Detection: LamiSema checks the first three pages for any extractable text. If none is found and no legacy fonts are present, the document is classified as scanned.

Why 300 DPI¶

Tesseract's Devanagari accuracy degrades significantly below 300 DPI. Devanagari characters have complex conjuncts and matras (vowel signs) that sit above, below, and around consonants. At 150 DPI many of these become indistinguishable. At 300 DPI, the distinction between visually similar characters — ग vs ग़, ध vs ब, ी vs ि — becomes reliable.

300 DPI also produces large images (a typical A4 page becomes ~2480×3508 pixels).

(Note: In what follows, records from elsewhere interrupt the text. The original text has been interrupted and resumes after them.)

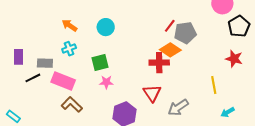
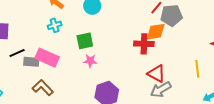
orange diamond: (170, 50) -> (156, 32), turned -45
gray rectangle: (45, 63) -> (31, 62), moved
red triangle: (152, 93) -> (156, 74), moved, turned -30
brown L-shape: (72, 104) -> (43, 88), moved

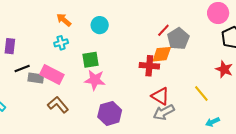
gray pentagon: (171, 15) -> (178, 39), turned -30
pink star: (90, 61) -> (95, 80), size x1.5
yellow line: (197, 69) -> (201, 94), turned -36
brown L-shape: (43, 88) -> (58, 105), moved

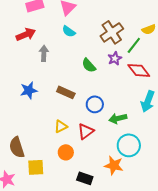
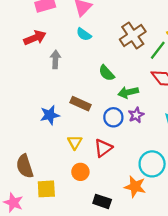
purple star: (115, 58) -> (136, 115), moved
blue star: (29, 90) -> (50, 115), moved
green arrow: (118, 118) -> (128, 92), moved
yellow triangle: (61, 126) -> (75, 142), turned -32

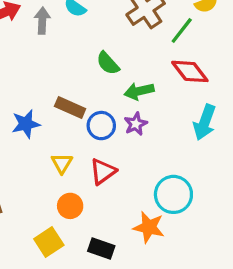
gray arrow: (55, 59) -> (42, 21), moved
purple star: (136, 115) -> (136, 124), moved
blue circle: (113, 117) -> (101, 126), moved
yellow square: (46, 189) -> (49, 242), moved, turned -30

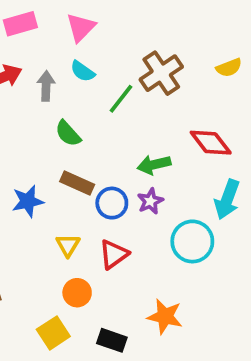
green line: (182, 30) -> (121, 99), moved
green semicircle: (108, 63) -> (68, 134), moved
cyan circle: (173, 194) -> (192, 241), moved

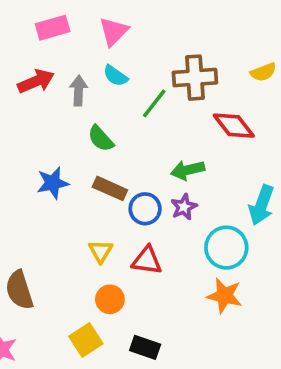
brown cross: (161, 73) -> (195, 78), turned 30
red diamond: (211, 143) -> (234, 126), moved
blue star: (28, 201) -> (53, 183), moved
red triangle: (114, 254) -> (147, 261), turned 44
orange star: (165, 316) -> (224, 296), moved

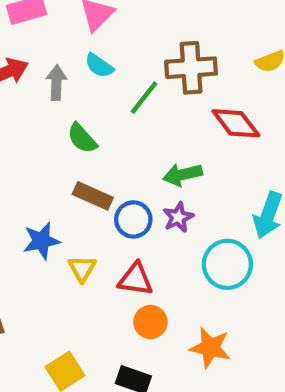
blue star: (53, 183) -> (41, 241), moved
orange star: (224, 296) -> (210, 348), moved
orange circle: (110, 299) -> (150, 322), moved

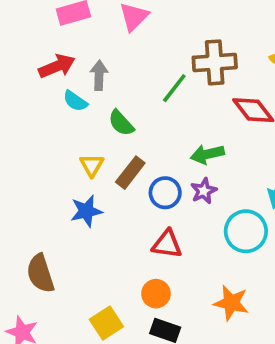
cyan semicircle: (99, 66) -> (75, 101), moved
brown rectangle: (93, 196) -> (130, 173), turned -76
yellow triangle: (82, 269) -> (92, 165), moved
orange circle: (150, 322) -> (156, 294), moved

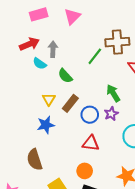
green arrow: (207, 154) -> (113, 93), turned 72
brown semicircle: (40, 273) -> (35, 160), moved

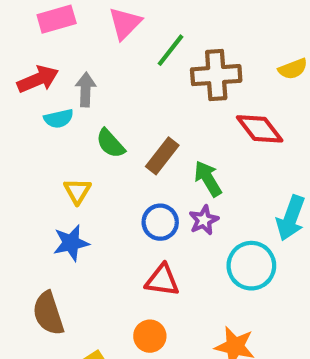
green line: (95, 56) -> (171, 50), moved
cyan semicircle: (40, 64) -> (59, 119), turned -48
brown rectangle: (70, 103) -> (162, 156), moved

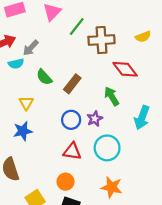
gray arrow: (86, 90) -> (31, 48), turned -138
green arrow: (208, 179) -> (112, 96), moved
cyan circle: (251, 266) -> (107, 148), moved

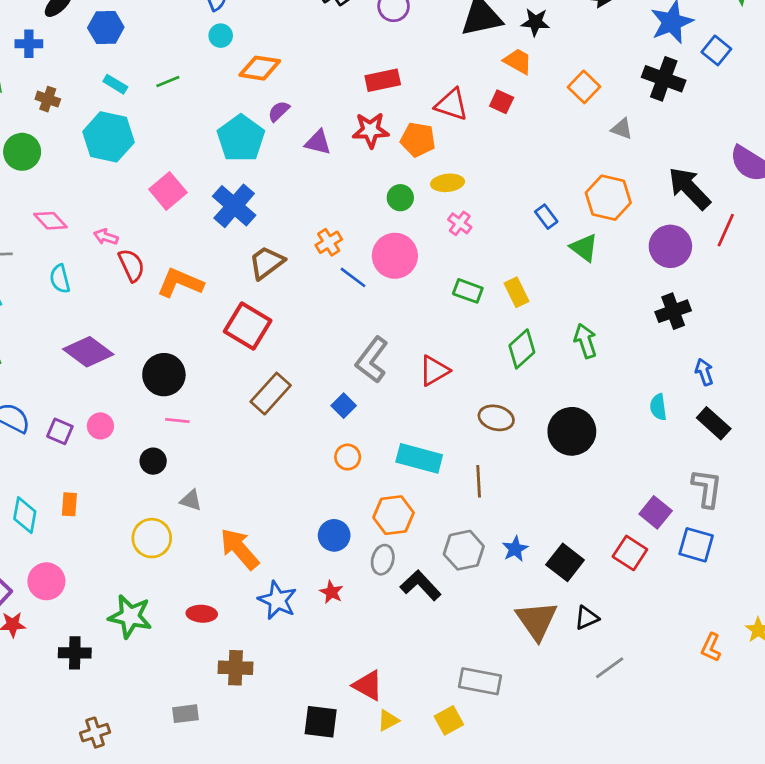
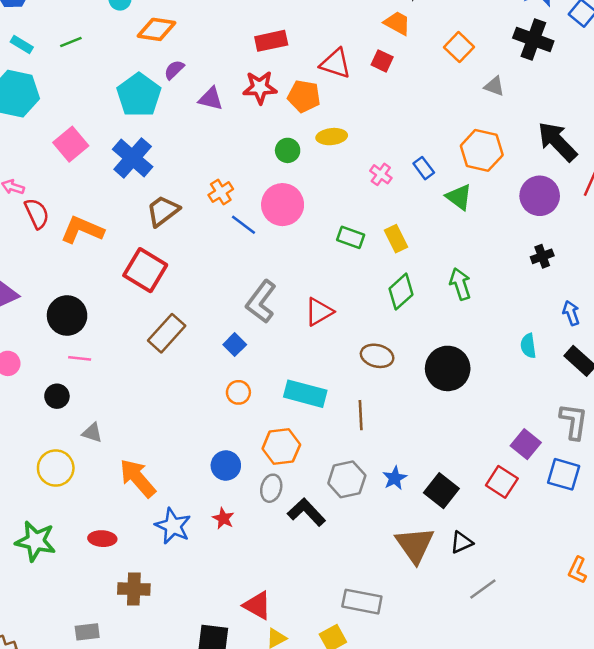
pink cross: (460, 223) -> (381, 174), moved
black cross: (673, 311) -> (542, 256), size x0.7

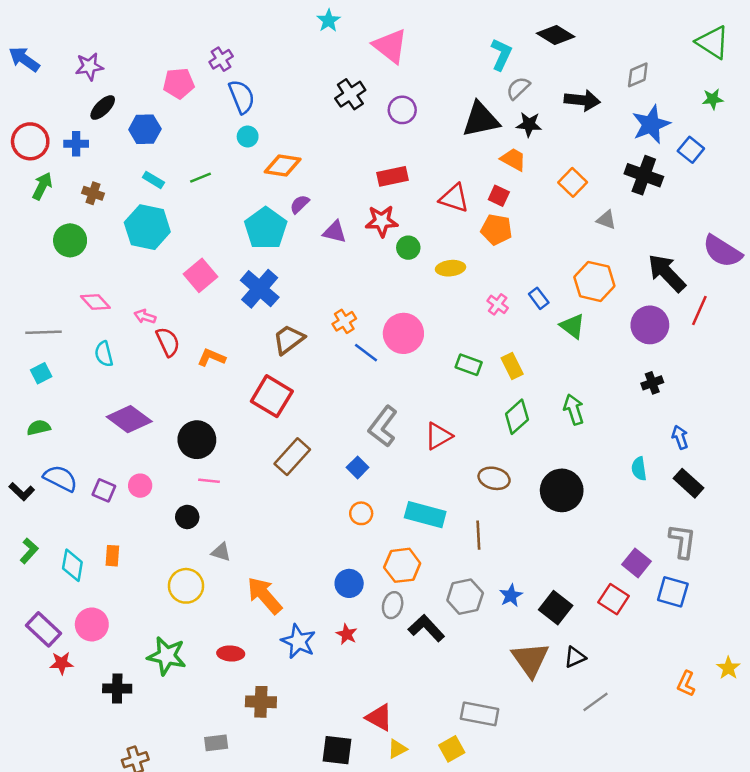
orange pentagon: (304, 96) -> (496, 230), moved
green circle: (288, 150) -> (408, 248), moved
orange L-shape: (82, 230) -> (211, 358), size x0.7

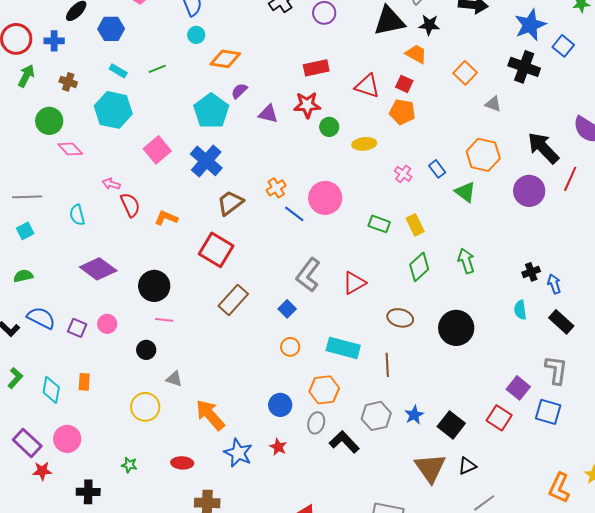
pink diamond: (95, 302) -> (70, 149), moved
black cross: (652, 383) -> (531, 272), moved
green star: (167, 656) -> (129, 465), size x0.5
orange L-shape: (686, 684) -> (559, 488), size x1.4

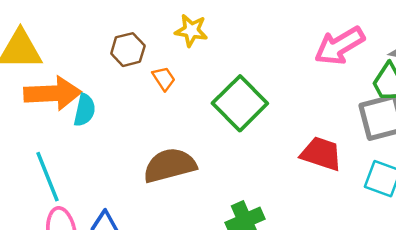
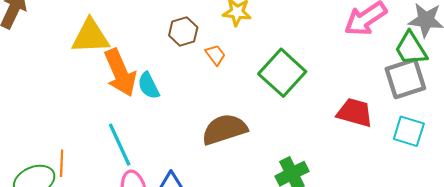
orange arrow: (53, 93) -> (120, 73), turned 72
cyan semicircle: (85, 110) -> (149, 86), turned 144

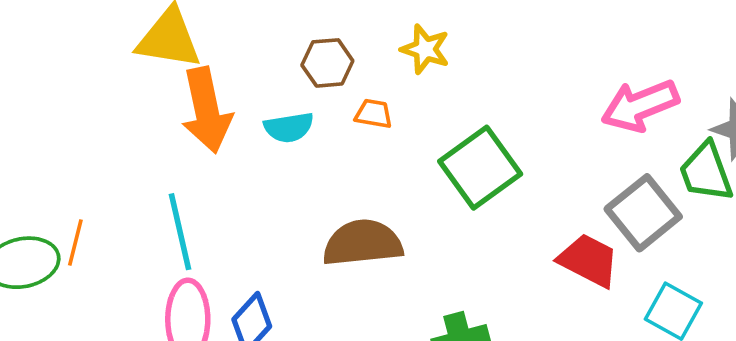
orange trapezoid: (215, 55) -> (374, 114), turned -55
gray square: (405, 79) -> (643, 213), moved, turned -33
cyan semicircle: (149, 86) -> (289, 127), moved, turned -84

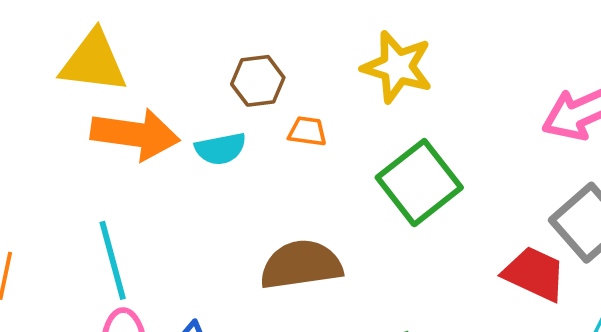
yellow star: (425, 49) -> (397, 67), moved, size x1.4
orange arrow: (207, 110) -> (135, 134), turned -68

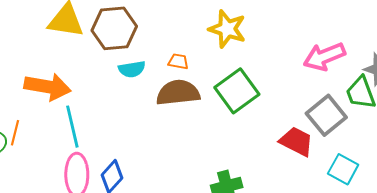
brown hexagon: (258, 81) -> (114, 28), moved, size x1.6
orange arrow: (135, 134) -> (48, 87), moved
brown semicircle: (301, 265) -> (178, 93), moved

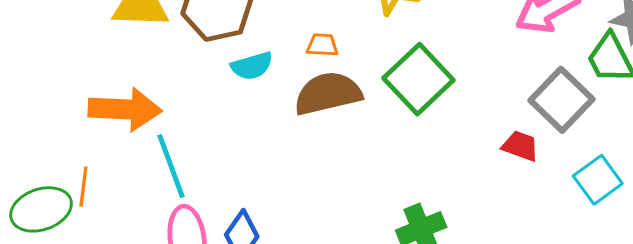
red trapezoid: (296, 141) -> (520, 146), size x0.7
cyan square: (343, 169) -> (598, 180), turned 32

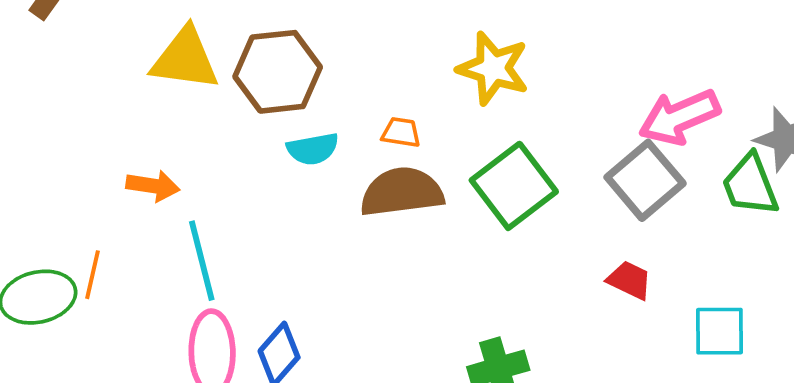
gray square: (562, 100) -> (645, 180), moved
orange arrow: (125, 109) -> (153, 186), size x0.6
cyan square: (598, 180) -> (720, 331), turned 30

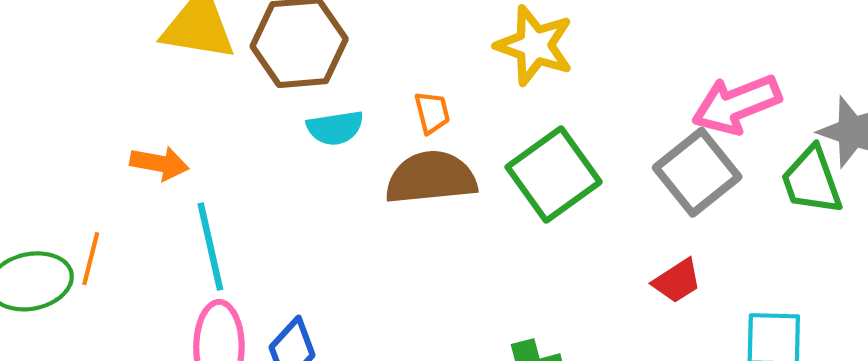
orange trapezoid: (401, 132) -> (432, 113), turned 66
red trapezoid: (629, 280) -> (677, 281), turned 120

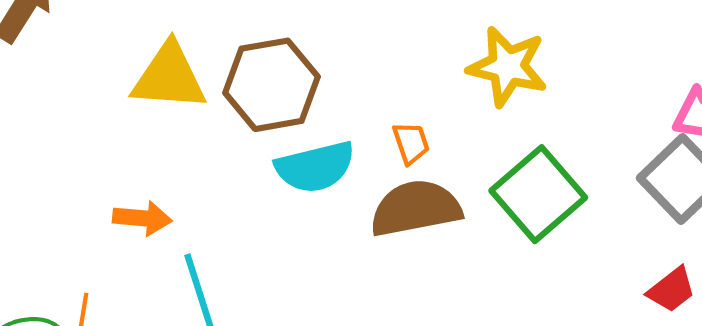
cyan semicircle: (335, 128) -> (315, 167), size x1.4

LamiSema processes them in memory and does not write to disk.

The Silent Failure Problem¶

The reason this matters is that no error is raised when the wrong strategy is applied:

Scenario	What you see	What actually happened
Unicode PDF + pdfplumber	Clean Devanagari text	Correct
Legacy PDF + pdfplumber	`g]kfn ;/sf/` or similar	Silent corruption
Scanned PDF + pdfplumber	Empty string `""`	Silent miss
Legacy PDF + Tesseract (no pre-flight)	Correct OCR output	Correct but slow
Unicode PDF + Tesseract (no pre-flight)	Mostly correct with OCR errors	Unnecessary degradation

The last row is why routing matters even when OCR works: running OCR on a clean Unicode PDF introduces character errors that were not in the original document and wastes significant time.

Known Legacy Nepali Fonts¶

LamiSema's pre-flight detector identifies all of the following:

Font	Common usage
Preeti	Most common; government forms, newspapers
Kantipur	Kantipur Media Group publications
Sagarmatha	Government documents, older NGO reports
Himali	Official government correspondence
Himali TT	TrueType variant of Himali
PCS Nepali	Public service documents
Navjeevan	Religious texts, older publications
Narad	Older government records
Fontasy Himali	Desktop publishing, older websites
Fontasy Himalb	Bold variant of Fontasy Himali
Kanjirowa	Regional government documents
Kuti	Older academic and research documents
Shangrila	Travel and tourism sector documents
GuptaLipi	Some district court records
Sabdatara	Educational materials
Sambhav	Legal documents
Everest	Newspaper archives
Nepal	Generic legacy font
Ratna	Some government publications
Devanagari	Generic name used by multiple legacy vendors

If you encounter a legacy font not in this list, open a GitHub issue with the font name (visible via pdffonts your-file.pdf).